Microsoft’s (MSFT, $259) positioning among coronavirus stocks actually goes back to 2014. The stock had been in the doldrums for years, but Satya Nadella’s ascent to CEO changed that – in large part because of his push to cloud services.

And the pandemic has played right into that strength – and others.

“Microsoft is one of the few companies showing continued momentum in the face of COVID-19 disruptions,” writes Argus Research’s Joseph Bonner (Buy). “CEO Satya Nadella has pivoted Microsoft toward high-value commercial and cloud application businesses, just the right product set as enterprises rapidly move to the cloud and remote connectivity.”

Higher demand for laptops. Increased popularity in gaming. Spiking demand for employee collaboration and video conferencing solutions. Growing need for cloud computing bandwidth. Microsoft has solutions for all of those needs.

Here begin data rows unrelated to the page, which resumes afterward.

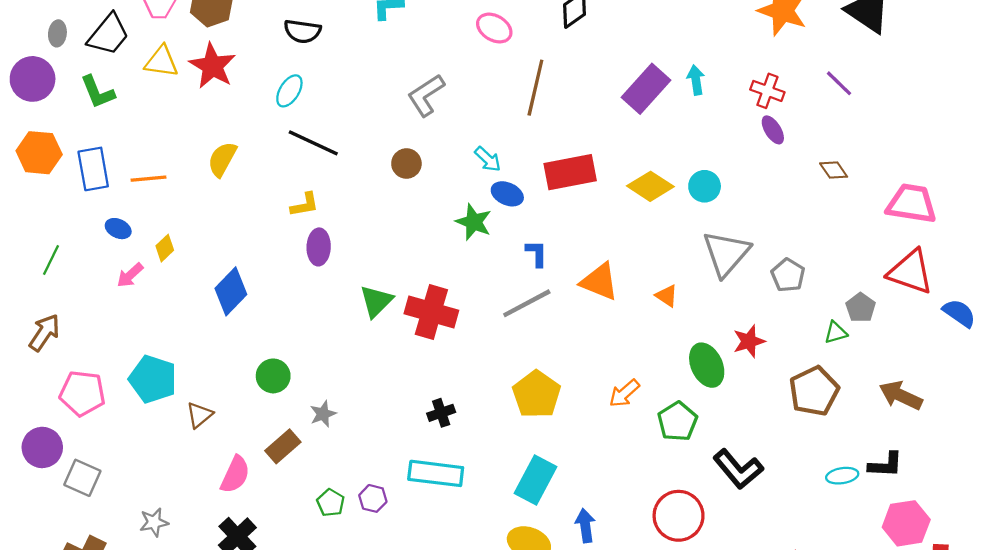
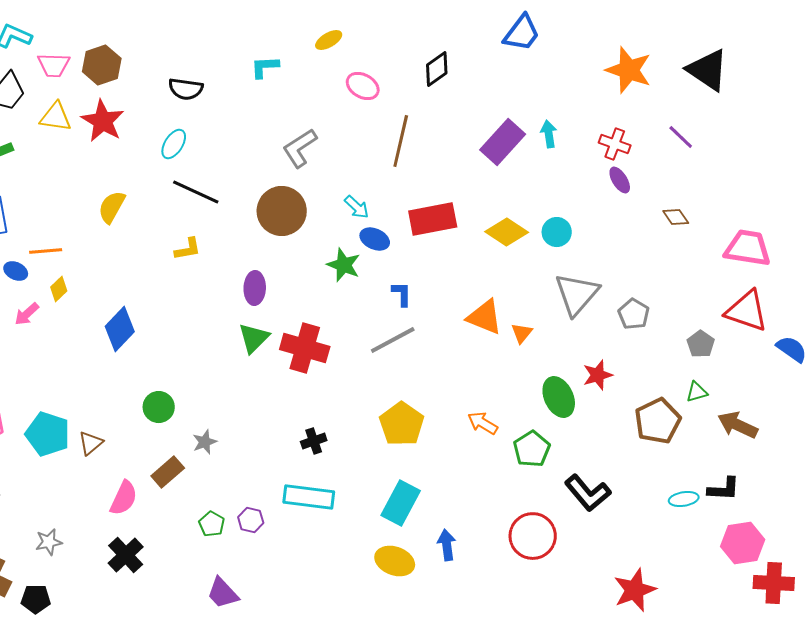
brown circle: (406, 163) -> (282, 211), size x1.8
orange line: (148, 179) -> (46, 251), moved
purple ellipse: (319, 247) -> (255, 288), moved
orange triangle: (599, 282) -> (485, 317), moved
orange triangle: (667, 296) -> (522, 333), turned 35
green triangle: (836, 333) -> (697, 392), moved
cyan pentagon: (153, 379) -> (48, 434), moved
orange arrow: (624, 393) -> (483, 423), turned 72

Its Azure cloud platform has been the belle of the ball, growing 48% year-over-year in the latest quarter. But Surface hardware revenue jumped 28%, too. Product and services revenues improved by 6%. And Xbox content and services revenue bounded by 65%. The continuation of its strong performance in 2020 has led shares to a 41%-plus year-to-date gain.

Wall Street expects more. Analysts’ consensus price target of $241.72 implies a modest 8% gains over the next year. But they clearly see Microsoft in an overwhelmingly positive light – 33 of 35 pros covering the stock consider it a Buy.